== Exercise aim ==
Output the line containing "CONSTRUCTION & ARCHITECTURE" and each line after it through the end of the data, exactly as written, with pictures left out.

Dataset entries
• • •

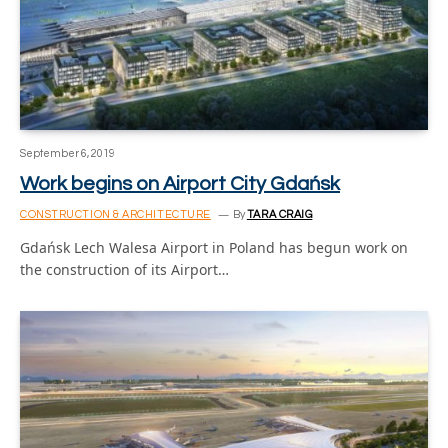
September 6, 2019
Work begins on Airport City Gdańsk
CONSTRUCTION & ARCHITECTURE
By
TARA CRAIG
Gdańsk Lech Walesa Airport in Poland has begun work on
the construction of its Airport…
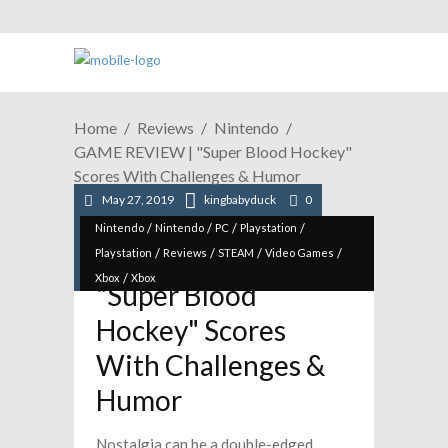
Home
Reviews
Nintendo
GAME REVIEW | "Super Blood Hockey"
Scores With Challenges & Humor
May 27, 2019
kingbabyduck
0
/
/
/
/
Nintendo
Nintendo
PC
Playstation
GAME REVIEW |
/
/
/
/
Playstation
Reviews
STEAM
Video Games
/
Xbox
Xbox
"Super Blood
Hockey" Scores
With Challenges &
Humor
Nostalgia can be a double-edged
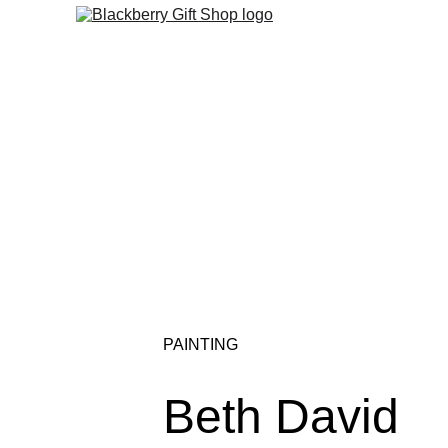
PAINTING
Beth David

• • •

== Task solution ==
CONSTRUCTION & ARCHITECTURE
By
TARA CRAIG
Gdańsk Lech Walesa Airport in Poland has begun work on
the construction of its Airport…
Home
Reviews
Nintendo
GAME REVIEW | "Super Blood Hockey"
Scores With Challenges & Humor
May 27, 2019
kingbabyduck
0
/
/
/
/
Nintendo
Nintendo
PC
Playstation
GAME REVIEW |
/
/
/
/
Playstation
Reviews
STEAM
Video Games
/
Xbox
Xbox
"Super Blood
Hockey" Scores
With Challenges &
Humor
Nostalgia can be a double-edged
PAINTING
Beth David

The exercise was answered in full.